## Task details
Find the lines below holding the word "värda" and copy each of them.

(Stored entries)
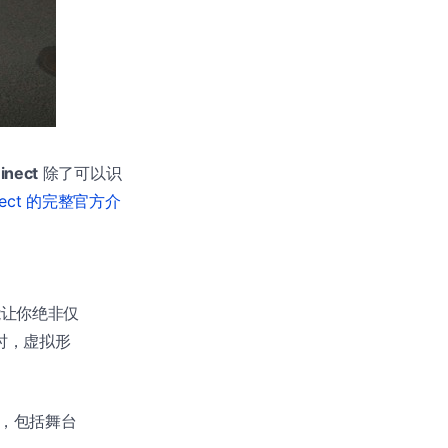
inect
除了可以识
Kinect 的完整官方介
能让你绝非仅
时，虚拟形
 种，包括舞台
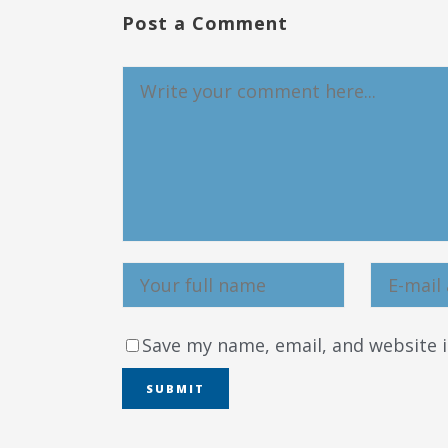
Post a Comment
Save my name, email, and website i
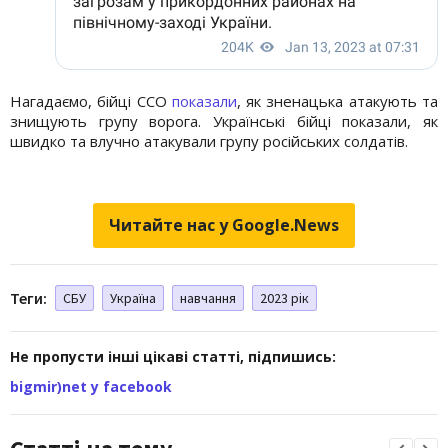
Нагадаємо, бійці ССО
показали
, як зненацька атакують та
знищують групу ворога. Українські бійці показали, як
швидко та влучно атакували групу російських солдатів.
Читайте нас у Google.News
Теги:
СБУ
Україна
навчання
2023 рік
Не пропусти інші цікаві статті, підпишись:
bigmir)net у facebook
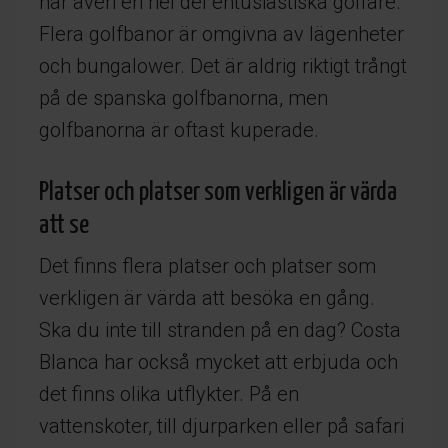
har även en hel del entusiastiska golfare.
Flera golfbanor är omgivna av lägenheter
och bungalower. Det är aldrig riktigt trångt
på de spanska golfbanorna, men
golfbanorna är oftast kuperade.
Platser och platser som verkligen är värda
att se
Det finns flera platser och platser som
verkligen är värda att besöka en gång.
Ska du inte till stranden på en dag? Costa
Blanca har också mycket att erbjuda och
det finns olika utflykter. På en
vattenskoter, till djurparken eller på safari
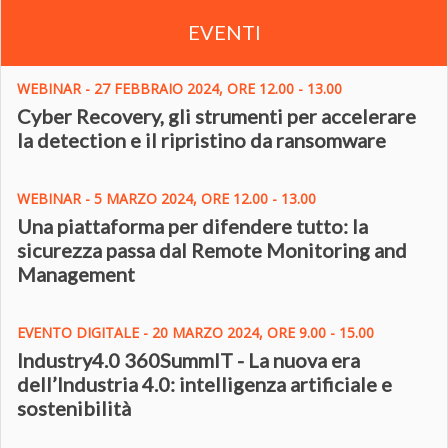
EVENTI
WEBINAR - 27 FEBBRAIO 2024, ORE 12.00 - 13.00
Cyber Recovery, gli strumenti per accelerare
la detection e il ripristino da ransomware
WEBINAR - 5 MARZO 2024, ORE 12.00 - 13.00
Una piattaforma per difendere tutto: la
sicurezza passa dal Remote Monitoring and
Management
EVENTO DIGITALE - 20 MARZO 2024, ORE 9.00 - 15.00
Industry4.0 360SummIT - La nuova era
dell’Industria 4.0: intelligenza artificiale e
sostenibilità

## Task answer
Platser och platser som verkligen är värda
verkligen är värda att besöka en gång.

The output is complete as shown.